PXE Deployment across tagged subnet failing

Hey folks!

I am having more PXE woes with a box that seems to throw up issues regardless of my efforts and compromises. Here’s the details:
ASUS Prime X470-Pro mobo with Nvme 512Gb boot drive. The onboard Ethernet is an Intel I211-AT. With CSM disabled in the BIOS I am able to enlist, commission and deploy up to the final reboot. At that point I see it post and PXE messages:

>>>Checking Media Presence......
>>>Media Present......
>>>Start PXE over IPv4 on MAC: FO-OO-BA-RR-BA-ZZ.
 Downloading MBP file...
Booting local disk...
Failed to open \efi\boot\grubx64.efi - Not Found
Failed to load image \efi\boot\grubx64.efi: Not Found
start_image() returned not found
error: unknown error.

In the MAAS status for the node, it’s still deploying. The node does actually boot at that point but I see all the curtin actions related to posting events to MAAS failing, and deploy never gets marked as Deployed. This seems odd as presumably the files it’s trying to find should be coming from MAAS, or is this trying to load them from the boot drive? Perhaps there’s a problem with the PXE boot environment not having access to the Nvme? There’s an option in the BIOS for enabling an AMI driver for Nvme, which I’ve tried on/off with no discernable difference.

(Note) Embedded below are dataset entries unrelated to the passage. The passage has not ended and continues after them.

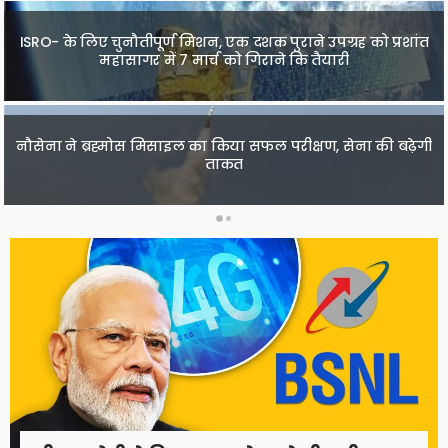
ISRO- के लिए चुनौतीपूर्ण मिशन, एक दशक पुराने उपग्रह को प्रशांत
इनफिनिक्स इंडिया ने लॉन्च किया बजट स्मार्टफोन Infinix Hot 11
महासागर में 7 मार्च को गिराने कि तैयारी
2022, जानिए फीचर्स
नौसेना ने ब्रह्मोस मिसाइल का किया सफल परीक्षण, सेना की बढ़ेगी
Oppo F21 Pro 5G स्मार्टफोन की पहली सेल आज, जानिए कीमत
और फीचर्स
ताकत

With CSM enabled, or set to auto, or set to ‘Legacy Only’ in various combinations (I can set UEFI first or legacy only for Net, Disk, USB etc boot individually) I get a different error, my old friend "Invalid MBR Magic, Treating as RAW", which presumably is because the drive gets formatted with GPT when partitioned for install, regardless of if it’s EFI or not. I also tried manually partitioning the drive with a /boot 500MB FAT partition followed by a 510GB ext4 root, that didn’t help.

I’ve stepped through the other threads related to PXE again and I’m pretty much stumped right now. I would welcome any advice onto directions of investigation to pursue next. I’ll be trying a different NIC in there today also.

EDIT: Some more info - MAAS is providing DHCP to the untagged subnet

Hi seffyroff,

we need some information to helps us to identify the issue:

  1. what’s the MAAS version and packaging (deb or snap)?
  2. how is this box connected to the rack controller? (using a switch? routers or proxies?)
  3. did you check maas.log, regiond.log and rackd.log for errors? (these files are located at /var/snap/maas/common/log/ or /var/log/maas/)

Please attach the full POST and PXE output during the deploy.

Hi Alexander, thanks for your reply.

Well, I think I’ve made a woopsie. I thought it must be, as I seemed to be having more trouble than usual, and I’ve been down this road before.

In summary, I got the offending box to deploy successfully, but only from one of the subnets MAAS has DHCP control of(the untagged one). If I attempt to deploy the box into a tagged subnet, the error I posted above happens. I am now looking at my rack controllers config to see what’s going on, it seems like it might be as simple as a subnet routing issue.l

This topic was automatically closed 2 days after the last reply. New replies are no longer allowed.